I think about the placement of that doorknob often. The principle extends far beyond architecture, and shows up constantly. Every day, we decide where to place the doorknob for others to come in. I've come to lovingly refer to it as the Doorknob Principle. It goes like this:

Bend towards the person who can't reach towards you.

See, the thing with that doorknob is that it was never about adults sacrificing convenience for the sake of the children. No, it was about recognising inherent asymmetric capabilities and designing accordingly. Adults can bend down; children cannot reach up. The doorknob's height was an acknowledgement of reality.

You'll see this asymmetrical constraint everywhere, especially in relationships. Have you ever been in any of these situations?

  • You can take leave anytime, they have specific holiday periods
  • You're happy with double dates or group dinners, they're anxious in large groups
  • You're fine with aisle or window seats, they get claustrophobic in middle seats

Unaware of the Doorknob Principle, we might frame the solution as only two options: What outcome makes me the happiest, or what outcome makes them the happiest. The issue with this framing is that it creates a zero-sum game where someone is getting the short end of the stick. But that's rarely the case. Decisions have more optionality than we often see at first, and that's what this principle helps us recognise.

Rather than competing over what each person wants most, we can focus on what neither can accept. Eliminate those options first. In the doorknob example, that means avoiding placements the child can't reach or that require excessive bending for the adults. It's also not as simple as finding a middle ground. We are searching for what works for the person who can't adapt, provided it doesn't cause genuine hardship for the person who can.

Importantly, this is not advocating for appeasing others at your own expense. Sometimes decisions aren't as binary as "we both love this" or "we both hate this". Often you're simply indifferent to an outcome that would help the other person. That being said, we must avoid both selfish comfort and pointless martyrdom. Don't choose ease at their expense, but don't choose suffering at your own.

The beauty of the Doorknob Principle is that it's not rooted in pity or altruism. It's clear-eyed design that acknowledges capabilities aren't fixed. The child grows taller, the adult grows older and less flexible. In relationships, we alternate between having options and needing them. The person who requires accommodation shifts with changing circumstances and seasons of life. The principle simply helps us see who has the greater capacity to adapt in any given moment.

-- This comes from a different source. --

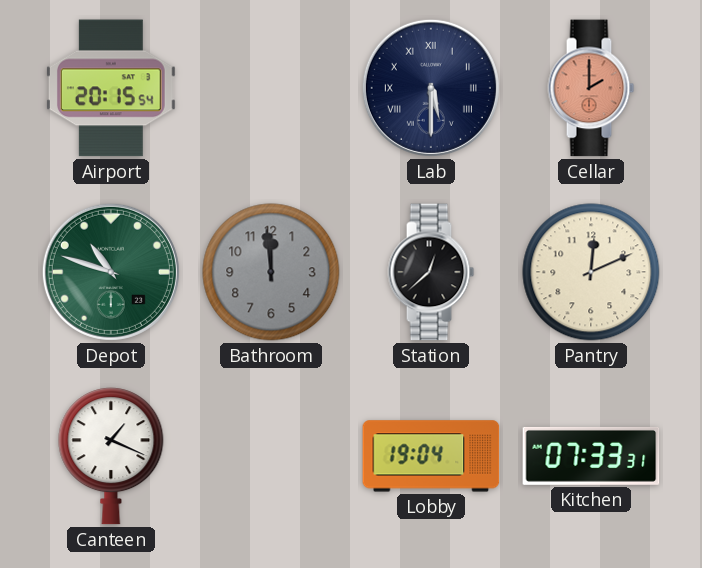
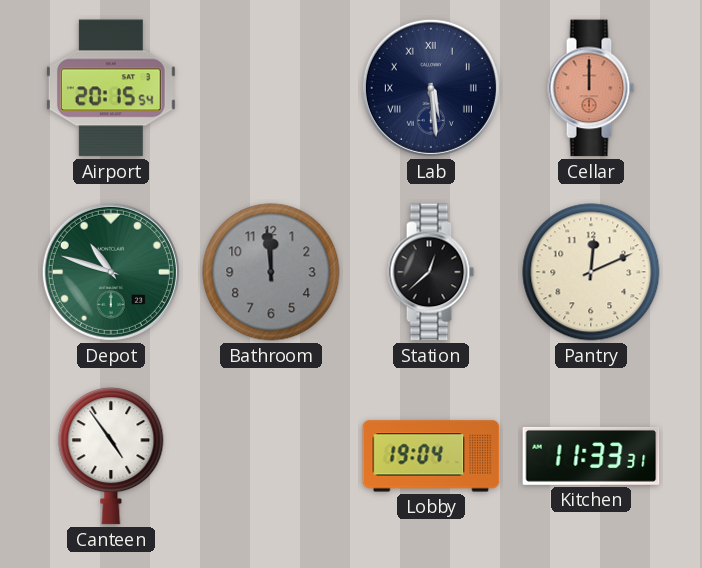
Lab: 5:30 -> 5:29
Cellar: 2:00 -> 12:00
Canteen: 1:19 -> 4:54
Kitchen: 07:33 -> 11:33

The Doorknob Principle expects growth. It's an investment in reciprocity. When I started high school, I needed others to lower the doorknob for me by explaining unspoken rules, traditions, and social hierarchies invisible to an outsider. The older students could easily share what was second nature to them, but I couldn't magically know what took years to learn. However, the principle expects that in time I'd grow into that knowledge and become the one explaining things to the new kids.

But the principle also reveals something else: Those who refuse to grow. In healthy relationships, we alternate between bending and being accommodated. We all know people who always need you to plan around their schedule, preferences, and constraints, but when you need flexibility, there's never any bending in return. The principle exposes them as children who refuse to grow.

I never asked my grandparents why they built it that way. I'd like to think that during their planning, they saw a kid struggle with a door and made a choice. Whether intentional or not, they were teaching us that a thoughtful decision isn't sacrifice, but our way of making room for everyone to come inside. One day, they thought, our grandchildren will watch their own kids easily open those doors and realise the small act of bending was, in fact, never a hindrance. It's love, architected.


Thanks to Mignon Duminy for reading drafts of this.